Hal tersebut kini bisa kita rasakan menjadi gaya hidup rata-rata manusia. Tak hanya orang-orang menengah ke bawah saja, bahkan golongan menengah ke atas sekalipun. Lantas apakah boleh kita berutang?

Berutang hukumnya boleh, tidak haram, juga tidak menjadikan pengutang itu hina. Nabi Muhammad pun semasa hidupnya pernah berutang. Namun jangan jadikan utang menjadi gaya hidup, jadikanlah utang sebagai pilihan akhir jalan keluar.
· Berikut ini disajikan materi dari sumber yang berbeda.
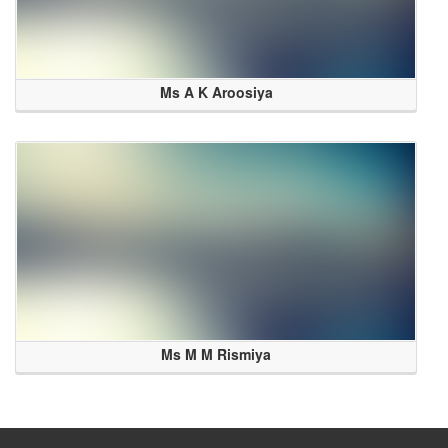
Ms A K Aroosiya
Ms M M Rismiya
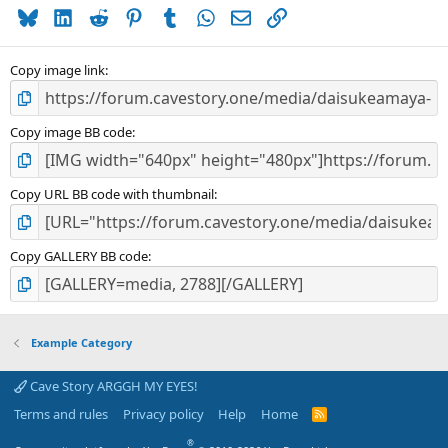
Bluesky
LinkedIn
Reddit
Pinterest
Tumblr
WhatsApp
Email
Link
Copy image link
Copy image BB code
Copy URL BB code with thumbnail
Copy GALLERY BB code
Example Category
Cave Story ARGGH MY EYES!
Terms and rules
Privacy policy
Help
Home
R
S
S
®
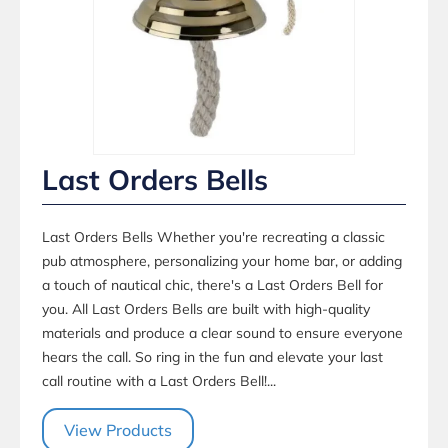
Last Orders Bells
Last Orders Bells Whether you're recreating a classic
pub atmosphere, personalizing your home bar, or adding
a touch of nautical chic, there's a Last Orders Bell for
you. All Last Orders Bells are built with high-quality
materials and produce a clear sound to ensure everyone
hears the call. So ring in the fun and elevate your last
call routine with a Last Orders Bell!...
View Products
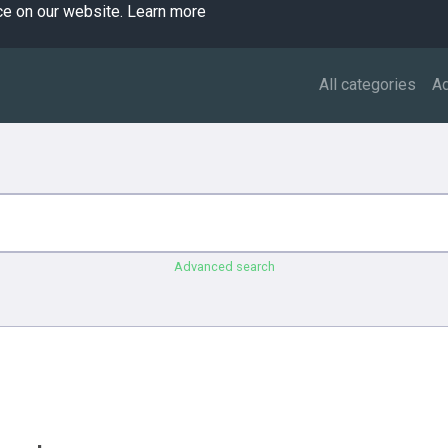
ce on our website.
Learn more
All categories
A
Advanced search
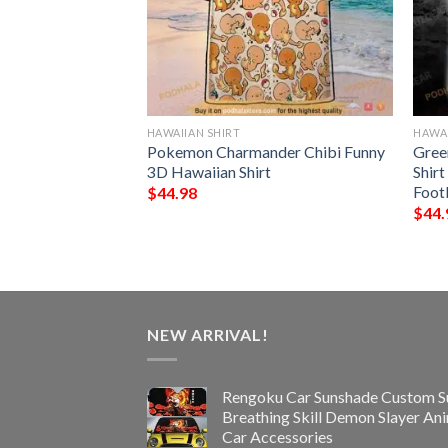
HAWAIIAN SHIRT
HAWAI
NFL Hawaiian Shirt,
Pokemon Charmander Chibi Funny
Gree
ifts
3D Hawaiian Shirt
Shirt
Foot
$
44.98
$
44.
NEW ARRIVAL!
Rengoku Car Sunshade Custom S
Breathing Skill Demon Slayer An
Car Accessories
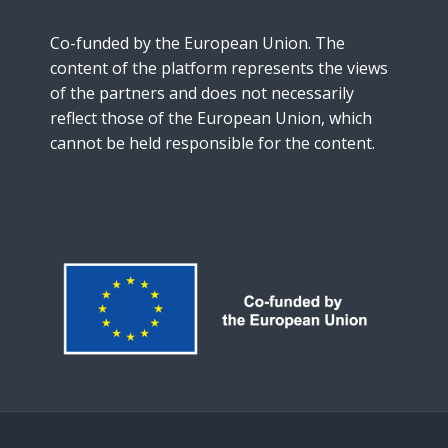
Co-funded by the European Union. The
content of the platform represents the views
of the partners and does not necessarily
reflect those of the European Union, which
cannot be held responsible for the content.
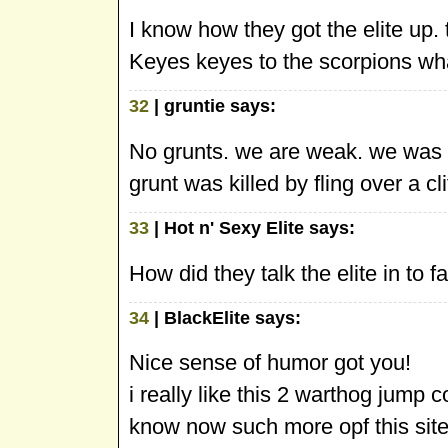
I know how they got the elite up. 
Keyes keyes to the scorpions wh
32
| gruntie says:
No grunts. we are weak. we was 
grunt was killed by fling over a clif
33
| Hot n' Sexy Elite says:
How did they talk the elite in to fal
34
| BlackElite says:
Nice sense of humor got you!
i really like this 2 warthog jump c
know now such more opf this site 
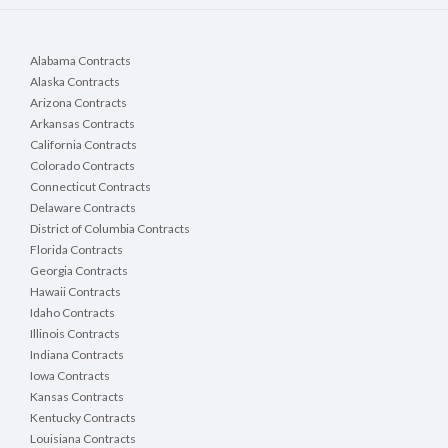
Alabama Contracts
Alaska Contracts
Arizona Contracts
Arkansas Contracts
California Contracts
Colorado Contracts
Connecticut Contracts
Delaware Contracts
District of Columbia Contracts
Florida Contracts
Georgia Contracts
Hawaii Contracts
Idaho Contracts
Illinois Contracts
Indiana Contracts
Iowa Contracts
Kansas Contracts
Kentucky Contracts
Louisiana Contracts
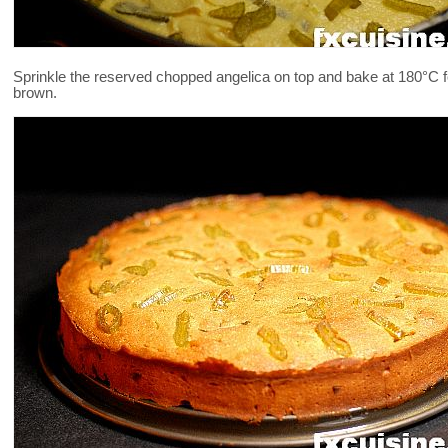
Sprinkle the reserved chopped angelica on top and bake at 180°C for
brown.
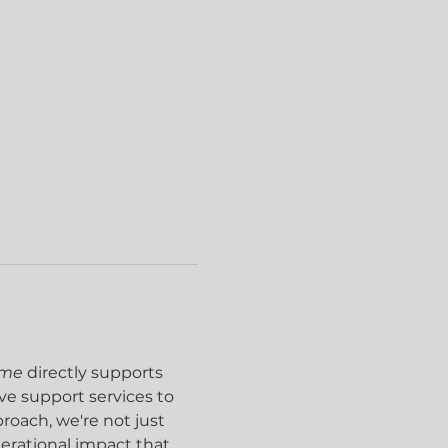
ome
 directly supports 
e support services to 
ach, we're not just 
rational impact that 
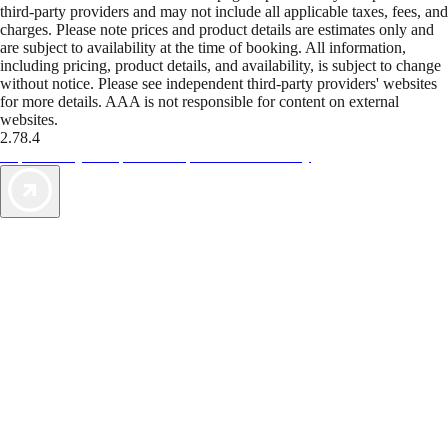
third-party providers and may not include all applicable taxes, fees, and
charges. Please note prices and product details are estimates only and
are subject to availability at the time of booking. All information,
including pricing, product details, and availability, is subject to change
without notice. Please see independent third-party providers' websites
for more details. AAA is not responsible for content on external
websites.
2.78.4
TripTik lets you explore the open road made easy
Ketika kita menjadikan utang sebagai gaya hidup. Maka saat waktu membayarnya tiba, utang itu akan terasa berat. Ketika itu, kita akan cenderung mengutamakan keinginan daripada kebutuhan – lebih-lebih kebutuhan membayar utang.

Gaya Utangnya Pengusaha

Pengusaha pun tak lepas dari berutang. Akan tetapi mereka telah menyiapkan langkah berutang begitu matang. Para pengusaha akan berutang jika rencana setelahnya telah pasti.

Pastinya mereka memiliki beribu rencana untuk membayar utang. Maka dari itu, para pengusaha tidak akan bangkrut karena terlilit utang. Langkah yang penuh perhitungan dan hati-hati seharusnya diterapkan oleh kebanyakan manusia. Tidak serta-merta berutang.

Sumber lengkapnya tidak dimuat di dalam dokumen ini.